![[A picture of Oliver Kirchkamp]](../images/oliver5344.jpeg)
Workflow of statistical data analysis
This course is part of the International Max Planck Research School on Adapting Behavior in a Fundamentally Uncertain World. The target group are students who, due to the interdisciplinary nature of the IMPRS school, do not have any background in statistics- Schedule:
- Lecture (daily): 27.-31.7. (for details, see the calendar)
- Motivation
- There are two kinds of problems a researcher faces when doing empirical work.
- One is to find the right statistical method for the problem.
- The other is to organise the data and the evaluation in a way such that results can be replicated.
- We interrupt our work for a few days or weeks and want to go back to it quickly.
- We share our work with a collaborator and want her or him to quickly understand what we did and to participate in an efficient way.
- After we sent our paper away to a journal referees might demand small changes in the analysis.
The sad truth is that often researchers find it very hard to replicate the results of their own statistical analysis. During the analysis we make a lot of small decisions, many of them seem obvious when we make them, but when we replicate our work, it turns out that it is not clear which subset of the data we really included, how special cases were coded, how outliers were identified and treated, how bootstraps were run, what was the precise meaning of which variable, and which tests were used with which parameters. Too often it happens that even after spending days and weeks trying out a few dozend of combinations of these parameters we can not replicate what we did a few month ago. If we are lucky, we come perhaps close to the results we published proudly in the past, but we do not get the same resuls. This can be a more than embarassing experience.
The aim of the course is to develop a strategy that helps avoiding this problem.

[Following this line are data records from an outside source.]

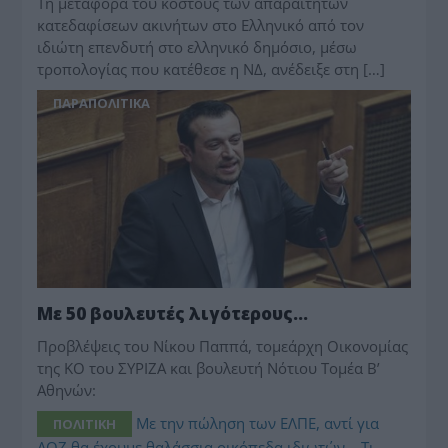
Τη μεταφορά του κόστους των απαραίτητων
κατεδαφίσεων ακινήτων στο Ελληνικό από τον
ιδιώτη επενδυτή στο ελληνικό δημόσιο, μέσω
τροπολογίας που κατέθεσε η ΝΔ, ανέδειξε στη […]
ΠΑΡΑΠΟΛΙΤΙΚΑ
Με 50 βουλευτές λιγότερους…
Προβλέψεις του Νίκου Παππά, τομεάρχη Οικονομίας
της ΚΟ του ΣΥΡΙΖΑ και βουλευτή Νότιου Τομέα Β’
Αθηνών:
ΠΟΛΙΤΙΚΗ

In the course we will discuss strategies that we can use to organise our data and our analysis in a way that allows us even years later to redo our analysis quickly, reliably, with exactly the same results.

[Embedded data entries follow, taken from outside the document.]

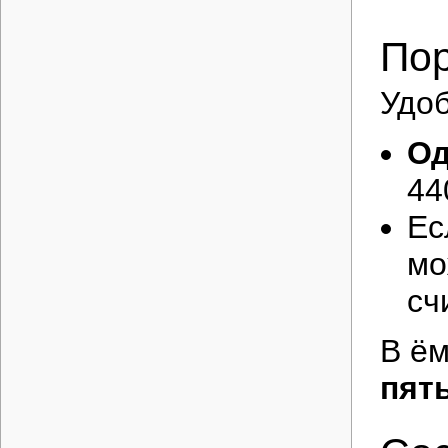
По
Удоб
Од
44
Ес
мо
сч
В ём
пят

An efficient workflow helps us to get back to statistical work quickly after an interruption and also helps to share an analysis with coauthors.
- Topics:
-
- Introduction
- Aims of statistical data analysis
- Organising your work
- How to separate creativity from chaos?
- Organising ideas in files
- Organising ideas in functions
- Preparing data
- Reading data
- Cleaning data
- Organising data
- Working with data
- Documentation
- Descriptive statistics
- Specific results
- Presenting results
- Weaving and tangling
- Literature
- There is an interesting book on workflow of data analysis, however it is based on Stata: J. Scott Long, The Workflow of Data Analysis Using Stata, Stata Press, 2009.
- Exam
- Thursday, 21. July, 8:00AM. Please solve all questions independently and return your answers as a single PDF file until Friday, 22. June, 9:00AM.
- Software
-
- It will help if you can bring your own portable computer to the classes and exercises. You should have an up-to-date version of R installed. We will also need the following libraries: car, Ecdat, foreign, Hmisc, memisc, Sweave, tools. To work with Sweave we need LaTeX (e.g. TeX Live or MiKTeX). To work with svn we need subversion. While there are lots of clients for SVN with a nice and shiny graphical user interface we will only use the command line in this course.

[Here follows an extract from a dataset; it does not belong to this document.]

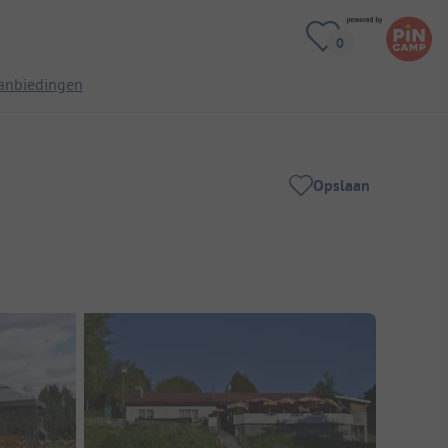
anbiedingen
Opslaan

- On a Linux system install subversion with
sudo apt-get install subversion - On Mac OS-X subversion is usually already installed.
- On Microsoft Windows you can install e.g. SlikSVN
in a directory of your choice. Then either adjust the environment variable
PATHto include the path to the SVN binaries (MyComputer / Properties / Advanced / Environment / Path) or always include the complete path in the command, like"C:\Program Files\SlikSvn\bin\svn.exe" - Since we will use the command line for our examples with svn you have to get a command prompt. For Microsoft Windows up to XP this was fairly easy: Open the start menu, choose “exectute” and type in
command. A black window with a command prompt will open. For later version of Microsoft Windows type “Command Prompt” into the search box and then, in the list of results, choose “Command Prompt”.
- If you want to use Sweave with Microsoft Windows here are some hints:
- Install MiKTeX
- Install Ghostscript
- As an editor you can use TeXnicCenter. When you start TeXnicCenter, it will ask for the location of your LaTeX installation. Point it to
miktex\binwithin the folder into which you installed MikTeX in step 1. - Save the file latex-ps-pdf.tco to your disk,
start TeXnicCenter and hit Alt-F7 to open the output profile preferences. Click “import” at the
bottom of the window and select the profile you have just saved.
Unfortunately, you will still have to adjust a total of six path names:
- Select the newly imported profile “LaTeX => PS => PDF” from the list on the left-hand side.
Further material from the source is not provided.